───── Source data ─────
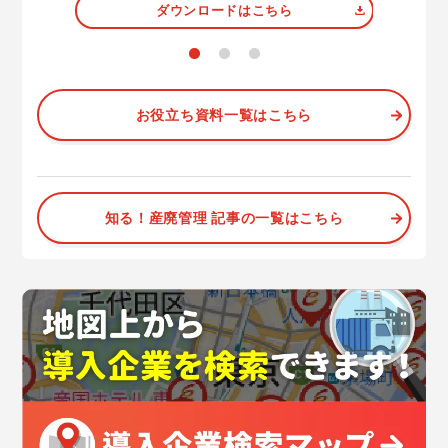
ダウンロードはこちら
お役立ち資料一覧はこちら
知る！産廃管理 記事の一覧はこちら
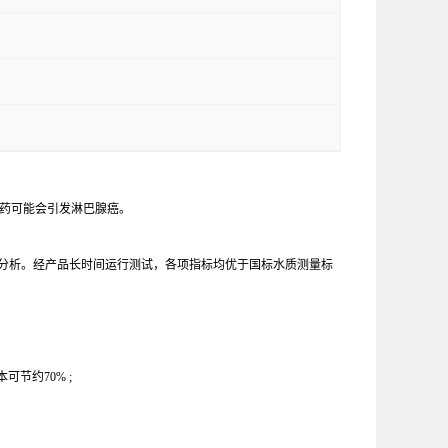
药可能会引发淋巴腺癌。
行分析。经产品长时间运行测试，各项指标均优于国标水质测量标
本可节约
70% ;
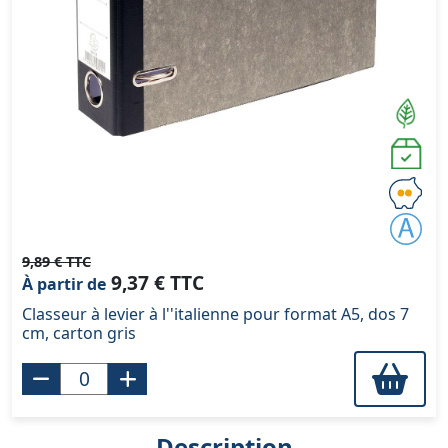
9,89 € TTC
9,37 € TTC
À partir de
Classeur à levier à l''italienne pour format A5, dos 7
cm, carton gris
Description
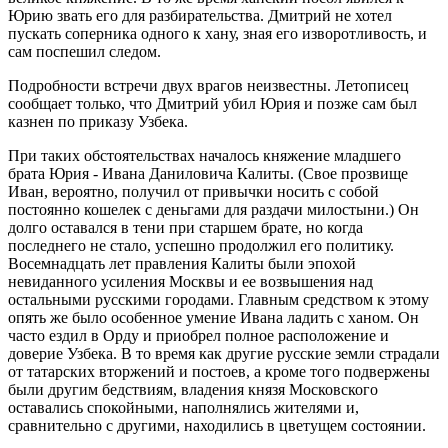
Юрию звать его для разбирательства. Дмитрий не хотел
пускать соперника одного к хану, зная его изворотливость, и
сам поспешил следом.
Подробности встречи двух врагов неизвестны. Летописец
сообщает только, что Дмитрий убил Юрия и позже сам был
казнен по приказу Узбека.
При таких обстоятельствах началось княжение младшего
брата Юрия - Ивана Даниловича Калиты. (Свое прозвище
Иван, вероятно, получил от привычки носить с собой
постоянно кошелек с деньгами для раздачи милостыни.) Он
долго оставался в тени при старшем брате, но когда
последнего не стало, успешно продолжил его политику.
Восемнадцать лет правления Калиты были эпохой
невиданного усиления Москвы и ее возвышения над
остальными русскими городами. Главным средством к этому
опять же было особенное умение Ивана ладить с ханом. Он
часто ездил в Орду и приобрел полное расположение и
доверие Узбека. В то время как другие русские земли страдали
от татарских вторжений и постоев, а кроме того подвержены
были другим бедствиям, владения князя Московского
оставались спокойными, наполнялись жителями и,
сравнительно с другими, находились в цветущем состоянии.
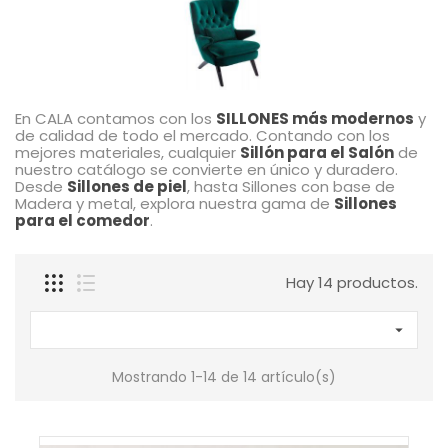
En CALA contamos con los
SILLONES más modernos
y
de calidad de todo el mercado. Contando con los
mejores materiales, cualquier
Sillón para el Salón
de
nuestro catálogo se convierte en único y duradero.
Desde
Sillones de piel
, hasta Sillones con base de
Madera y metal, explora nuestra gama de
Sillones
para el comedor
.
Hay 14 productos.

Mostrando 1-14 de 14 artículo(s)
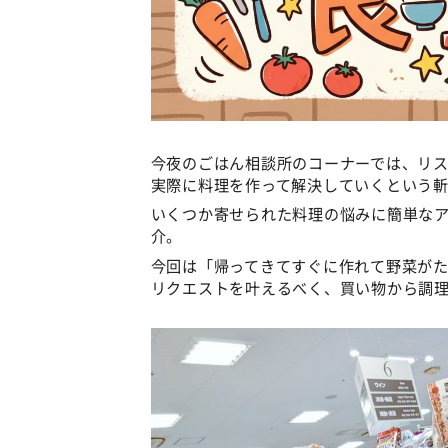
今夜のごはん相談所のコーナーでは、リ
実際に料理を作って解決していくという
いくつか寄せられた料理の悩みに簡単な
介。
今回は「帰ってきてすぐに作れて野菜が
リクエストを叶えるべく、買い物から調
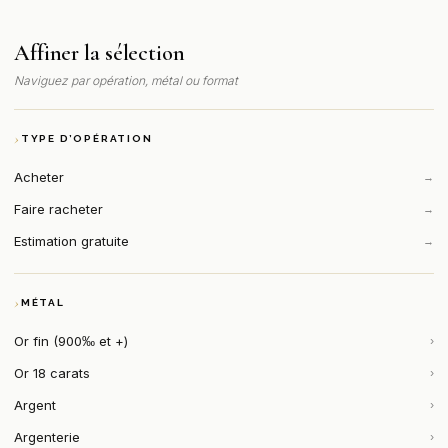
Affiner la sélection
Naviguez par opération, métal ou format
TYPE D’OPÉRATION
Acheter
→
Faire racheter
→
Estimation gratuite
→
MÉTAL
Or fin (900‰ et +)
›
Or 18 carats
›
Argent
›
Argenterie
›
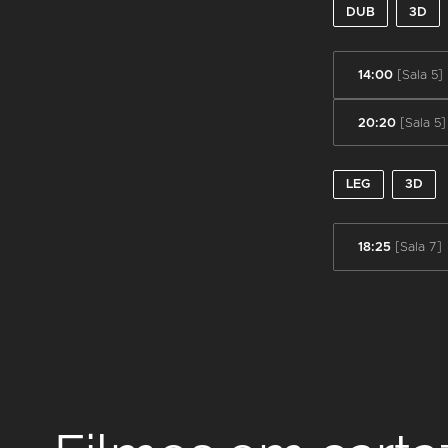
DUB
3D
14:00
[Sala 5]
20:20
[Sala 5]
LEG
3D
18:25
[Sala 7]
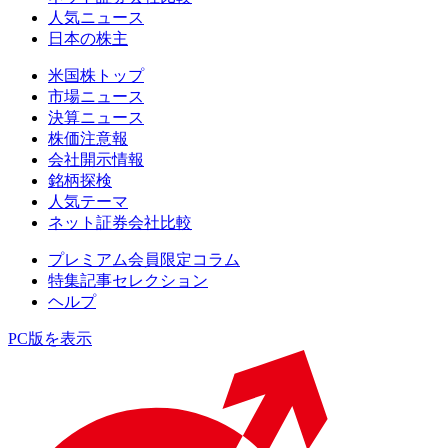
人気ニュース
日本の株主
米国株トップ
市場ニュース
決算ニュース
株価注意報
会社開示情報
銘柄探検
人気テーマ
ネット証券会社比較
プレミアム会員限定コラム
特集記事セレクション
ヘルプ
PC版を表示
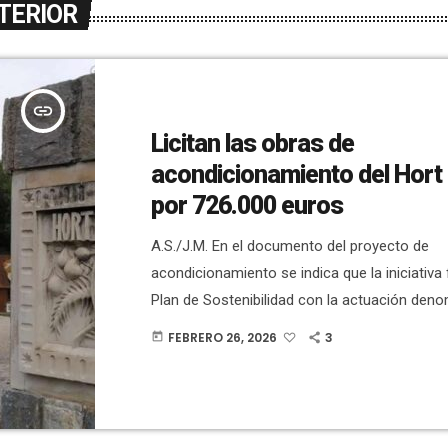
TERIOR
insert_link
Licitan las obras de
acondicionamiento del Hort 
por 726.000 euros
A.S./J.M. En el documento del proyecto de
acondicionamiento se indica que la iniciativa
Plan de Sostenibilidad con la actuación den
en valor del centro de experiencias turísticas 
FEBRERO 26, 2026
3
today
Se propone el desarrollo de un plan de mejor
experiencia turística del palmeral, desde el
ambiental y agrícola, que permita poner en va
patrimonio de la humanidad y la cultura agríc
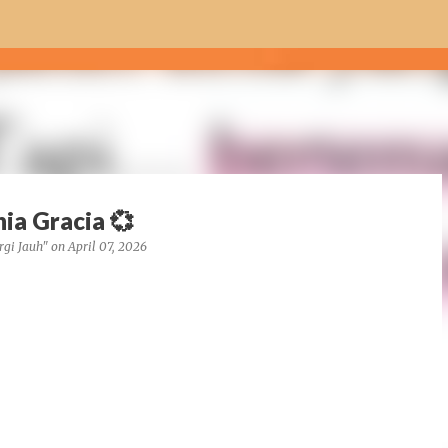
Skip to main content
ia Gracia 💞
rgi Jauh"
on
April 07, 2026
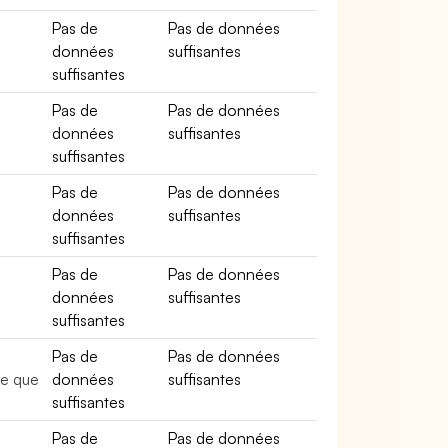
Pas de
Pas de données
données
suffisantes
suffisantes
Pas de
Pas de données
données
suffisantes
suffisantes
Pas de
Pas de données
données
suffisantes
suffisantes
Pas de
Pas de données
données
suffisantes
suffisantes
Pas de
Pas de données
re que
données
suffisantes
suffisantes
Pas de
Pas de données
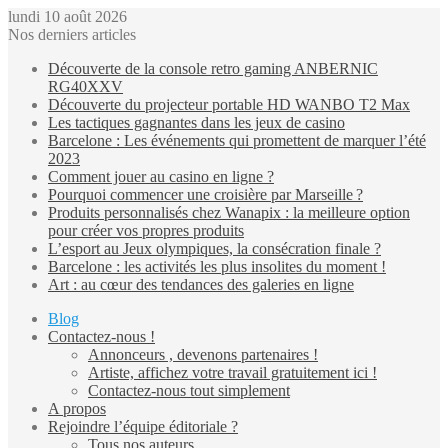
lundi 10 août 2026
Nos derniers articles
Découverte de la console retro gaming ANBERNIC
RG40XXV
Découverte du projecteur portable HD WANBO T2 Max
Les tactiques gagnantes dans les jeux de casino
Barcelone : Les événements qui promettent de marquer l’été
2023
Comment jouer au casino en ligne ?
Pourquoi commencer une croisière par Marseille ?
Produits personnalisés chez Wanapix : la meilleure option
pour créer vos propres produits
L’esport au Jeux olympiques, la consécration finale ?
Barcelone : les activités les plus insolites du moment !
Art : au cœur des tendances des galeries en ligne
Blog
Contactez-nous !
Annonceurs , devenons partenaires !
Artiste, affichez votre travail gratuitement ici !
Contactez-nous tout simplement
A propos
Rejoindre l’équipe éditoriale ?
Tous nos auteurs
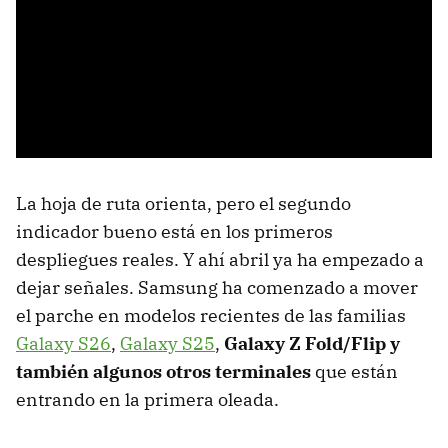
La hoja de ruta orienta, pero el segundo
indicador bueno está en los primeros
despliegues reales. Y ahí abril ya ha empezado a
dejar señales. Samsung ha comenzado a mover
el parche en modelos recientes de las familias
Galaxy S26
,
Galaxy S25
,
Galaxy Z Fold/Flip y
también algunos otros terminales
que están
entrando en la primera oleada.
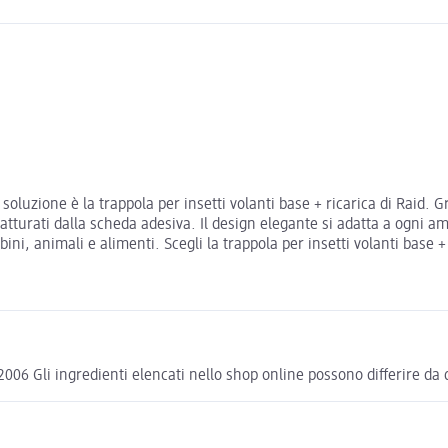
oluzione è la trappola per insetti volanti base + ricarica di Raid. G
catturati dalla scheda adesiva. Il design elegante si adatta a ogni 
, animali e alimenti. Scegli la trappola per insetti volanti base + ri
6 Gli ingredienti elencati nello shop online possono differire da qu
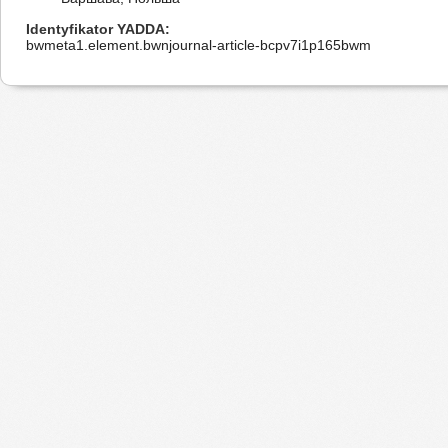
Identyfikator YADDA
bwmeta1.element.bwnjournal-article-bcpv7i1p165bwm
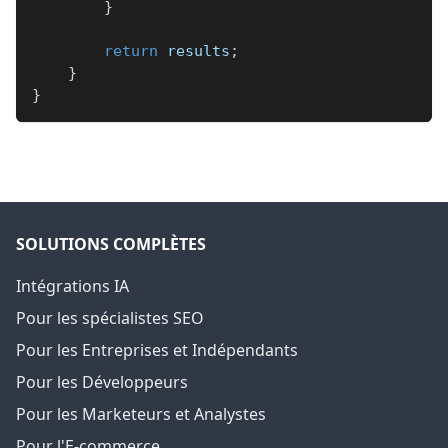
}
return
 results
;
}
}
SOLUTIONS COMPLÈTES
Intégrations IA
Pour les spécialistes SEO
Pour les Entreprises et Indépendants
Pour les Développeurs
Pour les Marketeurs et Analystes
Pour l'E-commerce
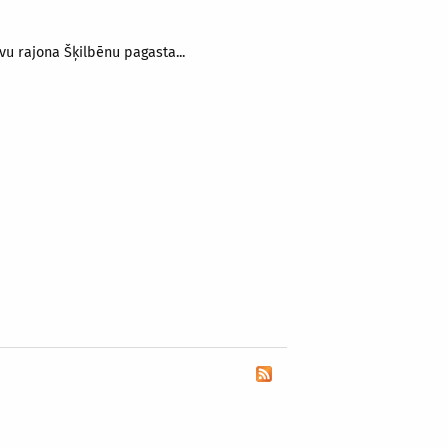
vu rajona Šķilbēnu pagasta...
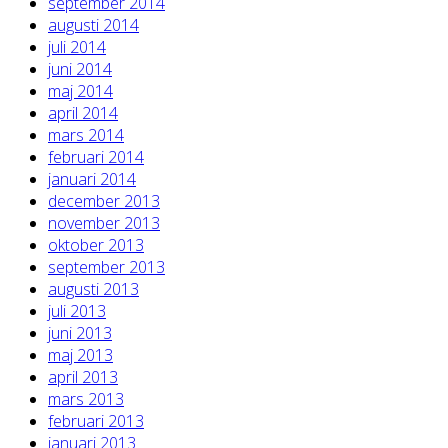
september 2014
augusti 2014
juli 2014
juni 2014
maj 2014
april 2014
mars 2014
februari 2014
januari 2014
december 2013
november 2013
oktober 2013
september 2013
augusti 2013
juli 2013
juni 2013
maj 2013
april 2013
mars 2013
februari 2013
januari 2013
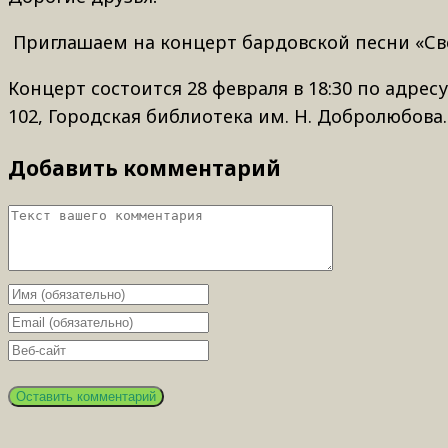
Приглашаем на концерт бардовской песни «Св
Концерт состоится 28 февраля в 18:30 по адрес
102, Городская библиотека им. Н. Добролюбова.
Добавить комментарий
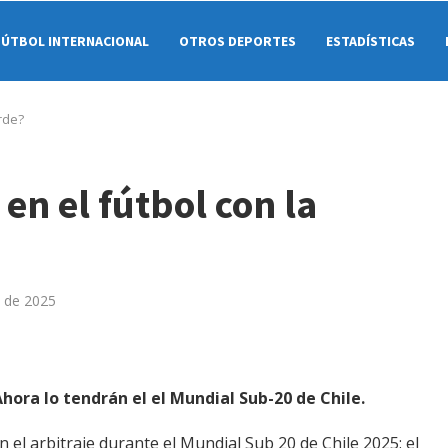
FÚTBOL INTERNACIONAL
OTROS DEPORTES
ESTADÍSTICAS
erde?
en el fútbol con la
 de 2025
hora lo tendrán el el Mundial Sub-20 de Chile.
el arbitraje durante el Mundial Sub 20 de Chile 2025: el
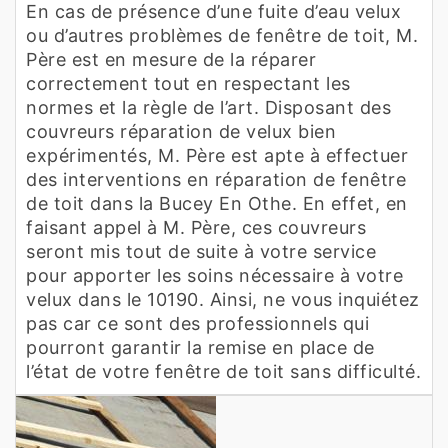
En cas de présence d’une fuite d’eau velux
ou d’autres problèmes de fenêtre de toit, M.
Père est en mesure de la réparer
correctement tout en respectant les
normes et la règle de l’art. Disposant des
couvreurs réparation de velux bien
expérimentés, M. Père est apte à effectuer
des interventions en réparation de fenêtre
de toit dans la Bucey En Othe. En effet, en
faisant appel à M. Père, ces couvreurs
seront mis tout de suite à votre service
pour apporter les soins nécessaire à votre
velux dans le 10190. Ainsi, ne vous inquiétez
pas car ce sont des professionnels qui
pourront garantir la remise en place de
l’état de votre fenêtre de toit sans difficulté.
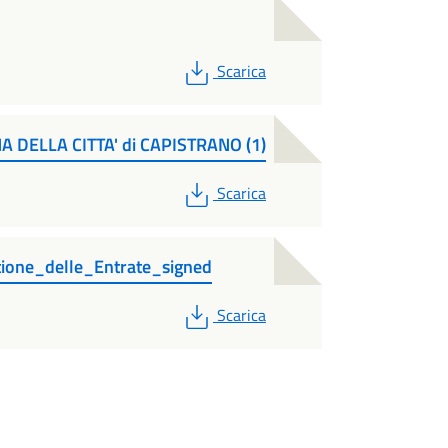
PDF
Scarica
DELLA CITTA' di CAPISTRANO (1)
PDF
Scarica
ione_delle_Entrate_signed
PDF
Scarica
─────
◆ Work request ◆
Please copy the lines above exactly, starting at the line that holds "Skip to main content" and ending at the line that holds "Pourquoi commencer une"; include both, but no pictures.

◆ Solution for this exercise ◆
Skip to main content
ia Gracia 💞
rgi Jauh"
on
April 07, 2026
Pas de
Pas de données
données
suffisantes
suffisantes
Pas de
Pas de données
données
suffisantes
suffisantes
Pas de
Pas de données
données
suffisantes
suffisantes
Pas de
Pas de données
données
suffisantes
suffisantes
Pas de
Pas de données
re que
données
suffisantes
suffisantes
Pas de
Pas de données
lundi 10 août 2026
Nos derniers articles
Découverte de la console retro gaming ANBERNIC
RG40XXV
Découverte du projecteur portable HD WANBO T2 Max
Les tactiques gagnantes dans les jeux de casino
Barcelone : Les événements qui promettent de marquer l’été
2023
Comment jouer au casino en ligne ?
Pourquoi commencer une croisière par Marseille ?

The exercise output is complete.